Certes les jeunes peuvent paraître désabusés, et donc, laisser croire par leurs dires ou leurs attitudes, que rien ne vaut la peine, et que la seule certitude est le plaisir de l’instant. L’enthousiasme naturel de la jeunesse semble victime de désenchantement.
Et pourtant, aujourd’hui, nous sommes confrontés à une génération avide de témoignage, en quête de sens, disposée malgré tout à écouter une parole exigeante, à condition qu’un regard bienveillant reconnaisse ses talents et suscite une relation de confiance.
Ne nous méprenons pas. Tous les espoirs sont encore permis avec la jeunesse, avec vos enfants, avec nos élèves. Alors réfléchissons et travaillons ensemble pour aider chaque jeune à valoriser ses talents, à construire son avenir et à porter un regard positif sur l’autre. Accueillons chaque jeune dans notre collège dans sa réalité et accompagnons-le dans son accomplissement personnel.
L’histoire nous enseigne que l’école catholique a traversé des moments beaucoup plus délicats. Elle en est toujours sortie grandie, avec des idées nouvelles. L’examen des temps présents nous assure qu’elle dispose d’infinies richesses en hommes et en femmes, en expertise et en enthousiasme.
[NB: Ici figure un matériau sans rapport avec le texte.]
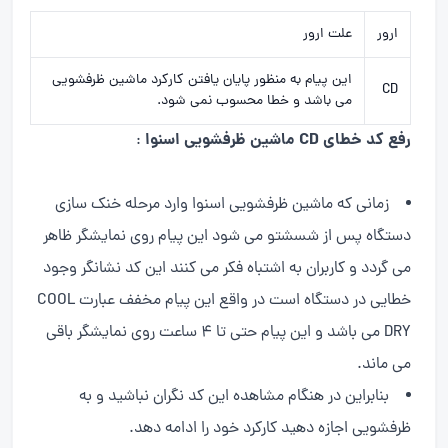
ارور
علت ارور
این پیام به منظور پایان یافتن کارکرد ماشین ظرفشویی
CD
می باشد و خطا محسوب نمی شود.
رفع کد خطای CD ماشین ظرفشویی اسنوا
:
زمانی که ماشین ظرفشویی اسنوا وارد مرحله خنک سازی
دستگاه پس از شسشتو می شود این پیام روی نمایشگر ظاهر
می گردد و کاربران به اشتباه فکر می کنند این کد نشانگر وجود
خطایی در دستگاه است در واقع این پیام مخفف عبارت COOL
DRY می باشد و این پیام حتی تا 4 ساعت روی نمایشگر باقی
می ماند.
بنابراین در هنگام مشاهده این کد نگران نباشید و به
ظرفشویی اجازه دهید کارکرد خود را ادامه دهد.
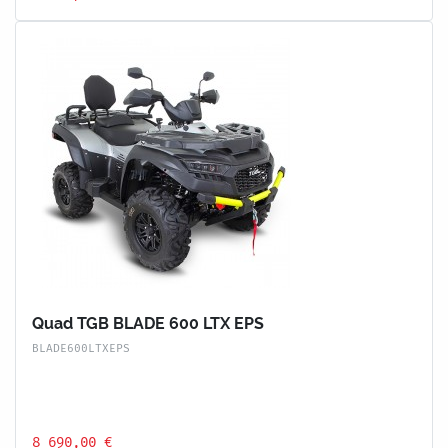
Quad TGB BLADE 600 LTX EPS
BLADE600LTXEPS
8 690,00 €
Elle recèle de multiples forces pour relever le formidable défi de l’adaptation de l’école, véritable lieu social de l’apprentissage, à des jeunes parfois déconcertants et à un environnement économique et éthique instable.
La première ressource dont nous disposons réside dans notre tradition éducative, inspirée par le Père Jean-Pierre Médaille, fondateur de la première Congrégation Saint-Joseph en 1650. Cette tradition nous appelle, non pas à ressasser de vieilles recettes, mais à prendre le risque de nouvelles solutions parce que la liber-té, l’espérance et l’innovation sont au cœur de la conception chrétienne de l’homme. Osons nous inspirer des valeurs initiées par le Père Jean-Pierre Médaille, comme la reconnaissance de la diversité, dans l’élaboration de projets novateurs favorisant la réussite de chaque élève. L’école, les hommes et les femmes qui la font vivre, sont au service de l’apprentissage et des jeunes, avec l’espoir de voir un jour l’élève dépasser le maître.